**WHAT YOU ARE ASKED TO DO:** Keeping every word in place, write out the entries that come next.

Collected data:
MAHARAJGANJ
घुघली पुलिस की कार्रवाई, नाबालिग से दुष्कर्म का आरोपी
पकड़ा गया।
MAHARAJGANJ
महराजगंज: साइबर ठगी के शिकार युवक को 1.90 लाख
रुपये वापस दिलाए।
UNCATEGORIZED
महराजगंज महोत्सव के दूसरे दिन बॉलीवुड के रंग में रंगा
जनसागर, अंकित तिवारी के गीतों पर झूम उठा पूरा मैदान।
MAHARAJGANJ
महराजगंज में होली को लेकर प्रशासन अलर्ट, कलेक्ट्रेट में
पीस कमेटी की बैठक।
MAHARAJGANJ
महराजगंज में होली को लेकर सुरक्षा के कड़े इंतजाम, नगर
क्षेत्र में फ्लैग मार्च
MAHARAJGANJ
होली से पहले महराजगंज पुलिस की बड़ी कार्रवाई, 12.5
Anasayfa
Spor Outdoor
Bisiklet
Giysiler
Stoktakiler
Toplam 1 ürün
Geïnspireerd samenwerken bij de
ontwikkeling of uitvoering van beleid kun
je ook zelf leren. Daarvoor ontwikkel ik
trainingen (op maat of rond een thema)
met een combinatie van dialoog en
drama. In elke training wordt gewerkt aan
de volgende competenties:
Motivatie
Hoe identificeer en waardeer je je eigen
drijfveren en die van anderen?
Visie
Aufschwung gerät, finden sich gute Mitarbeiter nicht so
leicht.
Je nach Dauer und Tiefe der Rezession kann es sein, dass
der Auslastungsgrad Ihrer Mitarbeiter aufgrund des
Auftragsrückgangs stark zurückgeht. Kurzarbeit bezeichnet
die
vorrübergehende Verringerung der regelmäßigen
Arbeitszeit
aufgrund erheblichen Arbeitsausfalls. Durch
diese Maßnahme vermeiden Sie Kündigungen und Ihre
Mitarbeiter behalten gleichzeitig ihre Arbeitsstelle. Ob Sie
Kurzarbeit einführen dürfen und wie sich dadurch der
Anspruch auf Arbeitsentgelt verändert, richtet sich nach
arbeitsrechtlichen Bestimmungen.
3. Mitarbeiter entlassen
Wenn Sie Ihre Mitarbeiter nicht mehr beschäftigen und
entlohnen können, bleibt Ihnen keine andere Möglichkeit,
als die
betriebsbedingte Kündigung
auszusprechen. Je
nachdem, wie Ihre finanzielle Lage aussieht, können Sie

**SOLUTION TO THIS EXERCISE:**
MAHARAJGANJ
घुघली पुलिस की कार्रवाई, नाबालिग से दुष्कर्म का आरोपी
पकड़ा गया।
MAHARAJGANJ
महराजगंज: साइबर ठगी के शिकार युवक को 1.90 लाख
रुपये वापस दिलाए।
UNCATEGORIZED
महराजगंज महोत्सव के दूसरे दिन बॉलीवुड के रंग में रंगा
जनसागर, अंकित तिवारी के गीतों पर झूम उठा पूरा मैदान।
MAHARAJGANJ
महराजगंज में होली को लेकर प्रशासन अलर्ट, कलेक्ट्रेट में
पीस कमेटी की बैठक।
MAHARAJGANJ
महराजगंज में होली को लेकर सुरक्षा के कड़े इंतजाम, नगर
क्षेत्र में फ्लैग मार्च
MAHARAJGANJ
होली से पहले महराजगंज पुलिस की बड़ी कार्रवाई, 12.5
Anasayfa
Spor Outdoor
Bisiklet
Giysiler
Stoktakiler
Toplam 1 ürün
Geïnspireerd samenwerken bij de
ontwikkeling of uitvoering van beleid kun
je ook zelf leren. Daarvoor ontwikkel ik
trainingen (op maat of rond een thema)
met een combinatie van dialoog en
drama. In elke training wordt gewerkt aan
de volgende competenties:
Motivatie
Hoe identificeer en waardeer je je eigen
drijfveren en die van anderen?
Visie
Aufschwung gerät, finden sich gute Mitarbeiter nicht so
leicht.
Je nach Dauer und Tiefe der Rezession kann es sein, dass
der Auslastungsgrad Ihrer Mitarbeiter aufgrund des
Auftragsrückgangs stark zurückgeht. Kurzarbeit bezeichnet
die
vorrübergehende Verringerung der regelmäßigen
Arbeitszeit
aufgrund erheblichen Arbeitsausfalls. Durch
diese Maßnahme vermeiden Sie Kündigungen und Ihre
Mitarbeiter behalten gleichzeitig ihre Arbeitsstelle. Ob Sie
Kurzarbeit einführen dürfen und wie sich dadurch der
Anspruch auf Arbeitsentgelt verändert, richtet sich nach
arbeitsrechtlichen Bestimmungen.
3. Mitarbeiter entlassen
Wenn Sie Ihre Mitarbeiter nicht mehr beschäftigen und
entlohnen können, bleibt Ihnen keine andere Möglichkeit,
als die
betriebsbedingte Kündigung
auszusprechen. Je
nachdem, wie Ihre finanzielle Lage aussieht, können Sie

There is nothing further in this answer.